Le maître de l’oubli
Le maître de l’oubli, Michel Arbatz éditions Le Temps qu’il fait.
Une double biographie croisée, celle de Mochi naturalisé Maurice et celle de son fils Michel, le narrateur.
Le récit commence en fin de vie du père, lorsque la mémoire se perd dans les méandres d’une vie, celle du vieux militant communiste venu de sa Tunisie natale grossir le peuple ouvrier de France, sans pour autant renoncer à ses convictions, malgré les désertions de nombre de ses amis.
Le fils, évidemment, prendra un autre chemin. Nous approchons de 68. Auparavant, Michel a lu « La question » et la guerre d’Algérie n’est pas encore finie.

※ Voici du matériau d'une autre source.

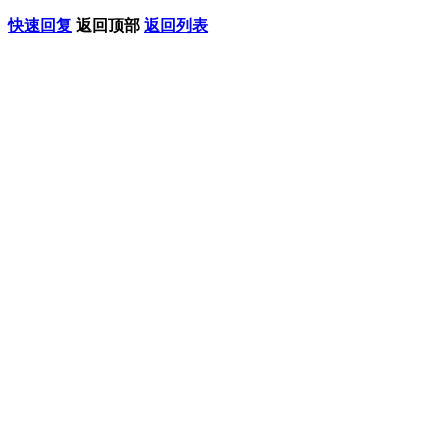
快速回复
返回顶部
返回列表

Entre le père et le fils, pour l’un et pour l’autre, deux renégats à la « Cause » se faisaient face et si Mochi restait fidèle au communisme réel, Michel rêvait d’un communisme à venir. Aussi, devient-il ouvrier quelque part du côté de Brière. Il rencontre Moline, l’activiste révoltée. Sabotages, tracts ravageurs. C’est l’éblouissement de l’action utopique. Cette aventure au sein de la « classe ouvrière » se termine par une condamnation ferme et le désamour de Moline.
Mais, sans doute, le thème central, est le magnifique hommage au père, au miroir donné au fils de l’approche de la mort après celle de la déraison. A travers l’histoire d’un double désenchantement c’est aussi le filtre si délicatement décrit entre mémoire oubli et ce de qui reste, finalement, de la vie pour aborder la mort.
Le style de Michel Arbatz est tendu par l’urgence de se souvenir et de dire quelque chose des moments partagés ce qui donne des fulgurances d’une grande beauté verbale.
Superbes tranches de vie, regard sur le monde, introspection distancée, font de ce beau récit, non dénué d’humour, un kaléidoscope intimiste et social très réjouissant.